Opini – Beragama tidak hanya berbicara tentang dosa dan neraka. Sebagai manusia kita tidak harus terbelenggu oleh rasa cemas akan siksa, karena agama juga menyediakan ruang untuk bergembira.

Dalam konteks Islam, humor adalah salah satu “cabang tak tertulis” melalui dunia Tasawwuf. Jalaluddin Rumi salah seorang sufi yang banyak menghantarkan lelucon dalam berbagai anjurannya.

Rumi melawan arus penganut agama yang kebanyakan berwajah masam dan garang pada eranya. Beragama di tangan Rumi menjadi petilan humor yang sama sekali tidak menghalangi indoktrinasi.
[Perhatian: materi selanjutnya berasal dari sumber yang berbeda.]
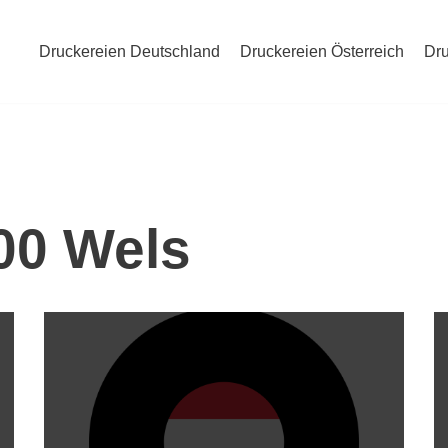
Druckereien Deutschland
Druckereien Österreich
Dru
00 Wels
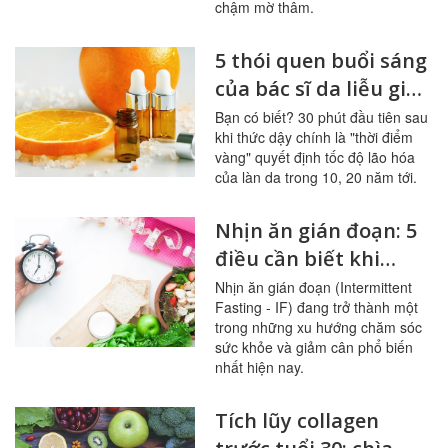
chậm mờ thâm.
5 thói quen buổi sáng
của bác sĩ da liễu giúp
hạn chế lão hóa hiệu
Bạn có biết? 30 phút đầu tiên sau
khi thức dậy chính là "thời điểm
quả
vàng" quyết định tốc độ lão hóa
của làn da trong 10, 20 năm tới.
Nhịn ăn gián đoạn: 5
điều cần biết khi
giảm cân
Nhịn ăn gián đoạn (Intermittent
Fasting - IF) đang trở thành một
trong những xu hướng chăm sóc
sức khỏe và giảm cân phổ biến
nhất hiện nay.
Tích lũy collagen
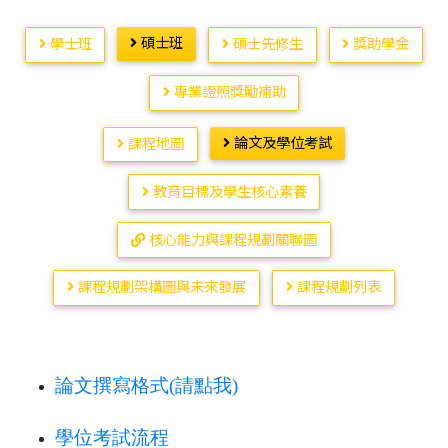
碩士班
學士班
碩士先修生
獎助學金
專業證照獎勵補助
論文及學位考試
課程地圖
教育目標及學生核心素養
核心能力與課程規劃關聯圖
課程規劃架構圖與未來發展
課程規劃列表
論文撰寫格式(請點我)
學位考試流程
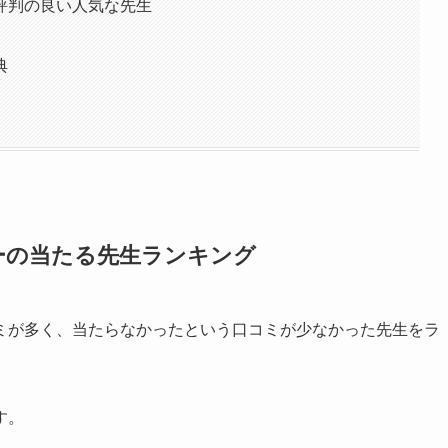
評判の良い人気な先生
典
ーの当たる先生ランキング
ミが多く、当たらなかったという口コミが少なかった先生をラ
す。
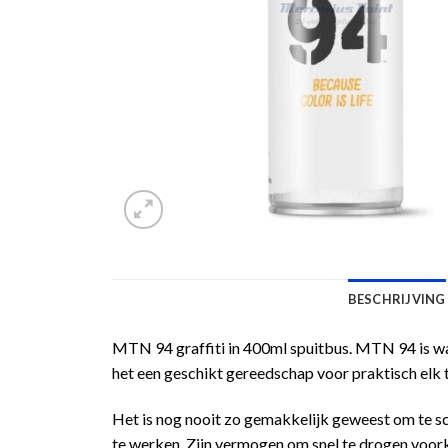
BESCHRIJVING
MTN 94 graffiti in 400ml spuitbus. MTN 94 is waar
het een geschikt gereedschap voor praktisch elk 
Het is nog nooit zo gemakkelijk geweest om te s
te werken. Zijn vermogen om snel te drogen voork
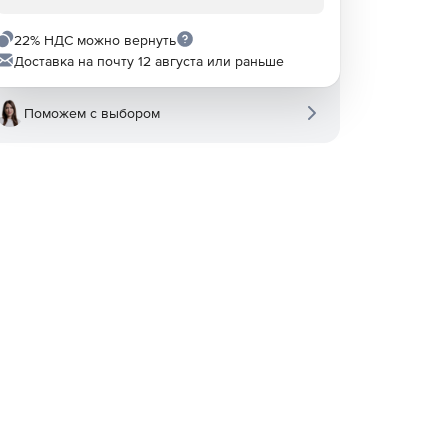
22% НДС можно вернуть
Доставка на почту 12 августа или раньше
Поможем с выбором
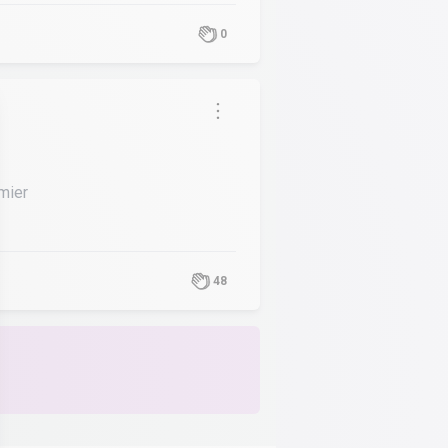
0
mier
48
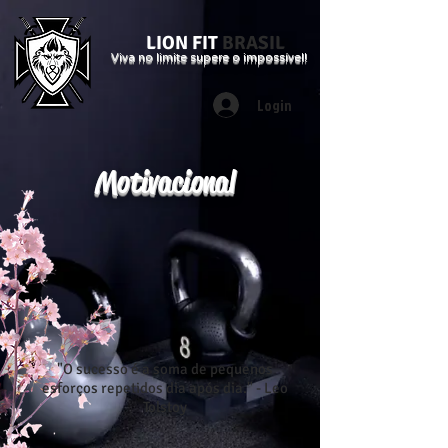
LION FIT
BRASIL
Viva no limite supere o impossível!
Login
Motivacional
"O sucesso é a soma de pequenos
esforços repetidos dia após dia." - Leo
Tolstoy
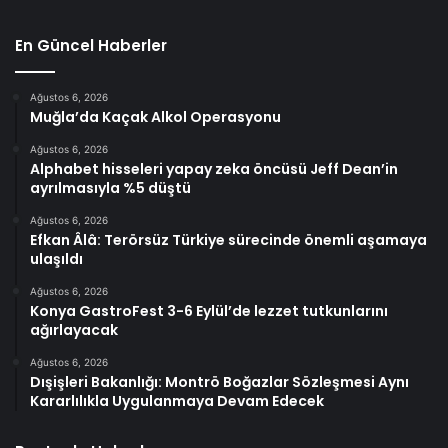
En Güncel Haberler
Ağustos 6, 2026
Muğla’da Kaçak Alkol Operasyonu
Ağustos 6, 2026
Alphabet hisseleri yapay zeka öncüsü Jeff Dean’in
ayrılmasıyla %5 düştü
Ağustos 6, 2026
Efkan Âlâ: Terörsüz Türkiye sürecinde önemli aşamaya
ulaşıldı
Ağustos 6, 2026
Konya GastroFest 3-6 Eylül’de lezzet tutkunlarını
ağırlayacak
Ağustos 6, 2026
Dışişleri Bakanlığı: Montrö Boğazlar Sözleşmesi Aynı
Kararlılıkla Uygulanmaya Devam Edecek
“Jika manusia ingin iluminasi khusus”, kata Rumi, “maka lihatlah wajah manusia; dalam tawanya terdapat esensi kebenaran tertinggi”.

Tokoh sufi klasik dalam Islam lainnya termasuk Omar Khayyam dan Fariduddin Attar, banyak menghantarkan humor dalam berbagai karyanya. Ide-idenya lalu diteruskan ke Eropa melalui kontak keilmuan antara dunia Islam dan Kristen.

Sejak abad awal hingga pertengahan, Tasawwuf berhasil membangun jembatan antar komunitas dengan cair. Di Barat, orang-orang terkenal seperti Dag Hammarskjold, St. Fransiskus, Sir Richard Burton, Cervantes dan Winston Churchill telah dipengaruhi oleh pemikiran sufistik Islam, termasuk selera humornya.

Nahdlatul Ulama adalah salah satu lembaga yang banyak memperkenalkan kembali cara beragama dengan narasi-narasi humor ala sufi. Banyak tokoh NU – dimotori oleh Gus Dur – berhasil membuat keseimbangan psikologis dengan menangkal fanatisme berlebih melalui humor dalam setiap dakwahnya.

Pada era Gus Dur, humor seolah dipublikasikan secara resmi dan berkala oleh NU. Dalam candaan Gus Dur ketika itu, “jika dakwah isinya hanya marah-marah, mungkin pendakwahnya mantan Danramil”.

Humor membuat dakwah NU mengalir dan menarik. Ketika manusia tertawa, rasa marah, caci maki dan saling benci akan tereliminasi dengan sendirinya. Dakwah yang hanya menakut-nakuti dan sibuk memurtadkan orang lain untuk menghakiminya masuk neraka, pada akhirnya hanya melahirkan sekumpulan manusia beragama yang kering, beringas dan ofensif.

Hidup hanya sekali, tapi jika dijalani dengan tertawa, sekali saja terasa cukup. Demikian juga beragama.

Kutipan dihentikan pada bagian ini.